Араго не испытывал ни малейшего желания танцевать, тем паче – танцевать полонез, поэтому отошел к другой двери, из-за которой неслись громкие и возбужденные мужские голоса.

Разговор шел по-французски: видимо, среди гостей были не только поляки. Речь шла о Польше, точнее, о тех событиях, которые произошли в Варшаве в ноябре 1830 года. О восстании! Поляки, затевая его, мечтали о национальном торжестве, однако эти события обернулись национальным позором, горем и эмиграцией. Впрочем, крепко ощипанное польское бохáтэровье[54] поддерживалось многими французами, особенно теми, кто был чрезмерно вдохновлен минувшими революционными бурями.

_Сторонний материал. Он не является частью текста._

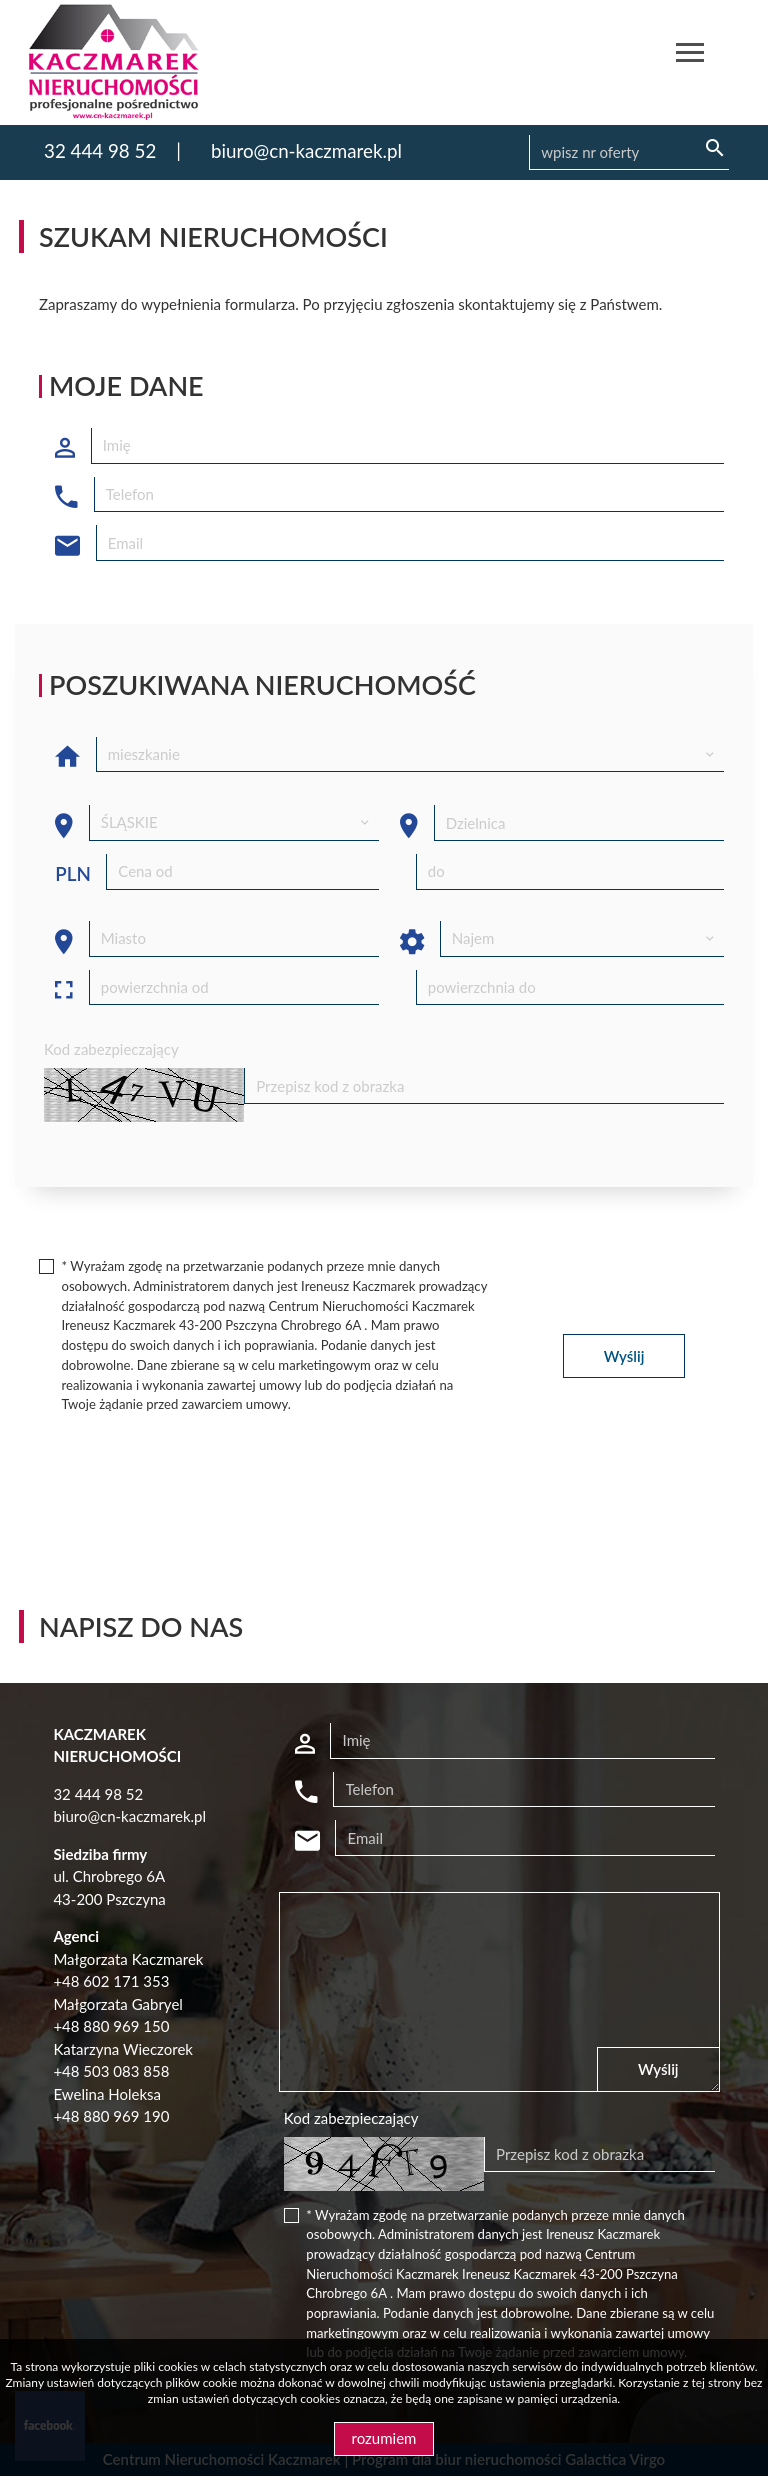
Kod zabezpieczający (111, 1049)
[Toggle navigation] (690, 55)
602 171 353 (126, 1981)
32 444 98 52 (100, 150)
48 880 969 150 (115, 2026)
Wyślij (624, 1356)
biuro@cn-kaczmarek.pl (306, 150)
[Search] (629, 153)
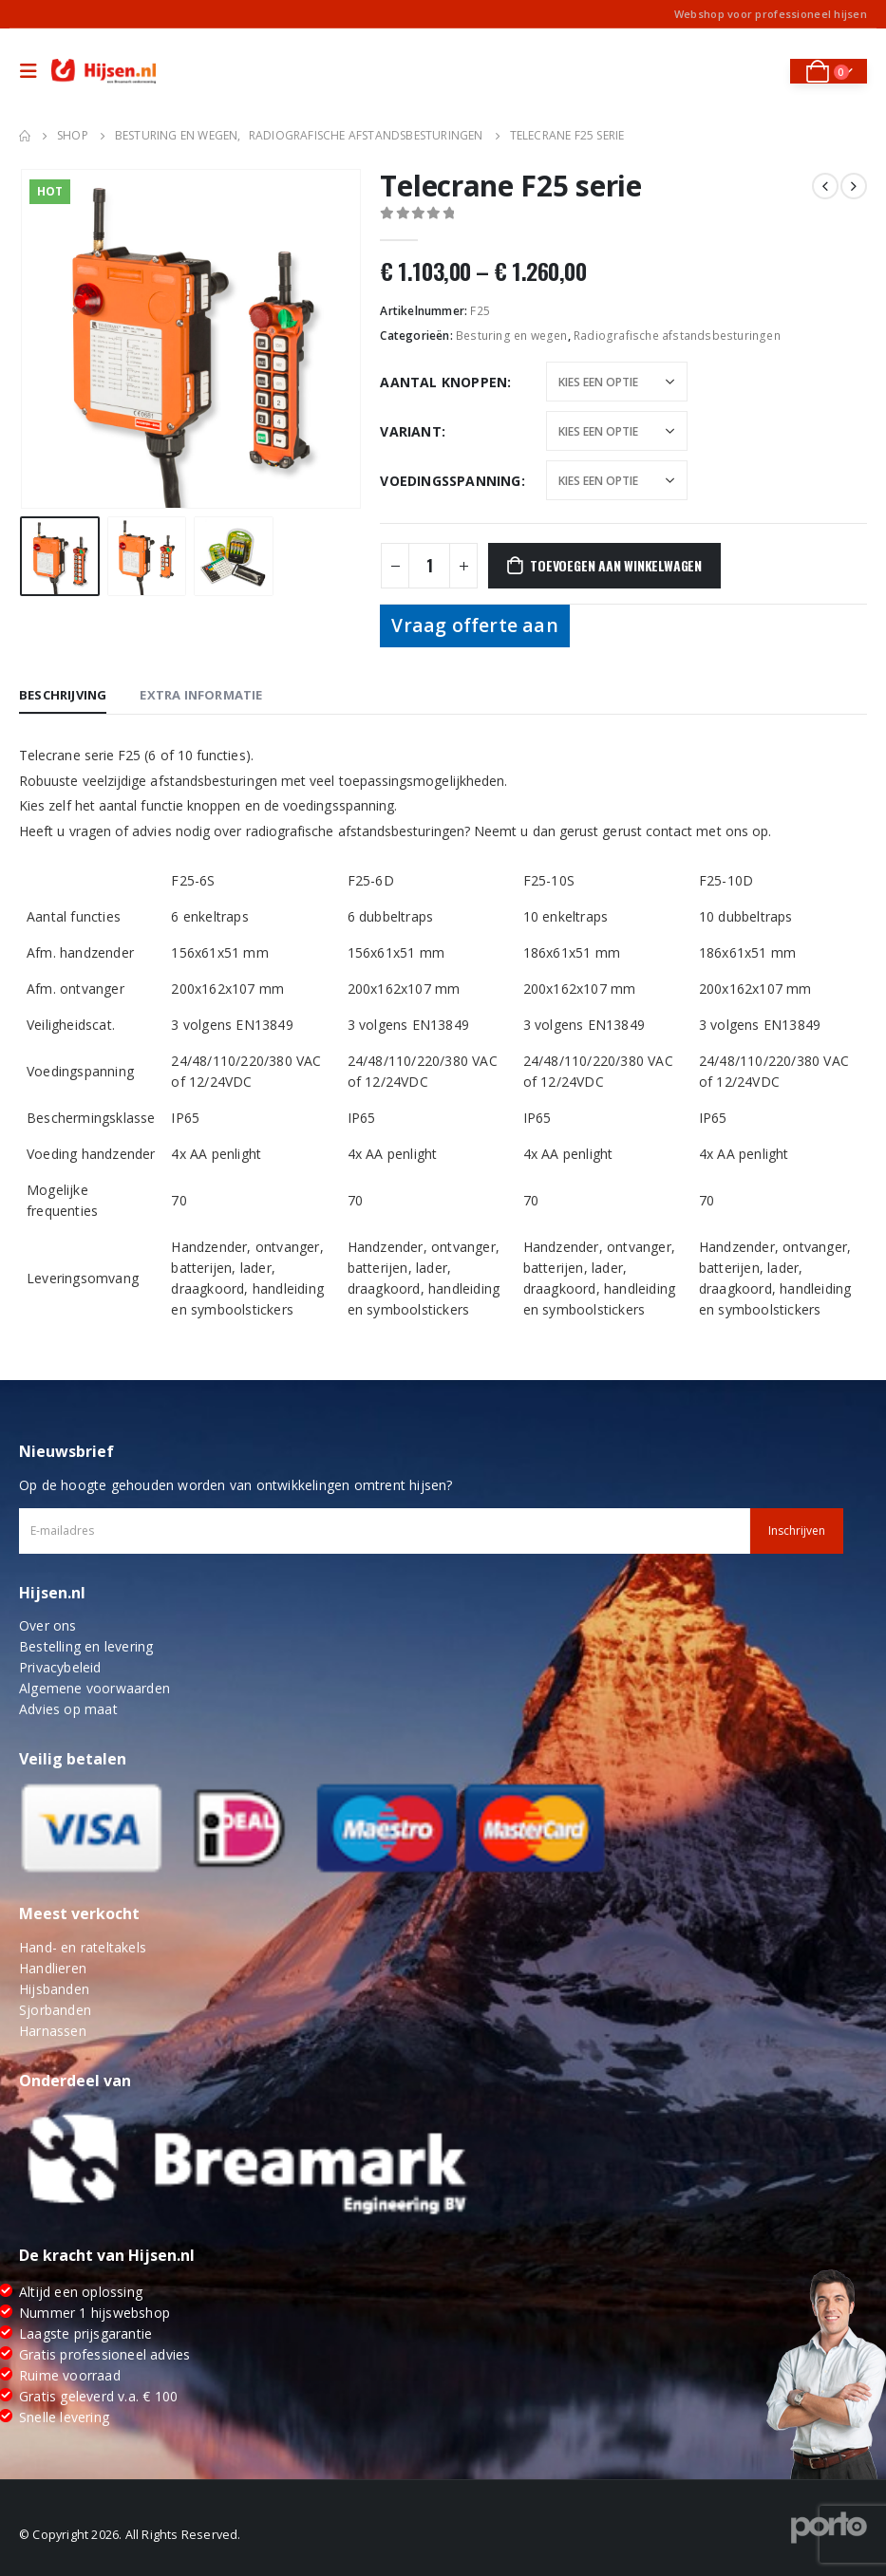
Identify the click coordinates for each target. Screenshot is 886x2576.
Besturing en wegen (512, 335)
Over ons (48, 1625)
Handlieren (52, 1968)
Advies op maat (68, 1709)
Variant (410, 431)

Араго помнил демонстрации, которые после падения Варшавы прошли перед зданием российского посольства в Париже. Кто-то даже пытался стрелять по окнам! А Поццо ди Борго в своем донесении так описывал впечатление, произведенное на Францию этими событиями: «Париж проведет несколько времени спокойно после пароксизма, им испытанного; но причина нового волнения будет существовать всегда. Король упал во мнении всех партий. Из всех государств, которые причиняют ему наиболее беспокойства, – Россия на первом плане. Революционные партии и печать усиливают неприязненное чувство короля к России».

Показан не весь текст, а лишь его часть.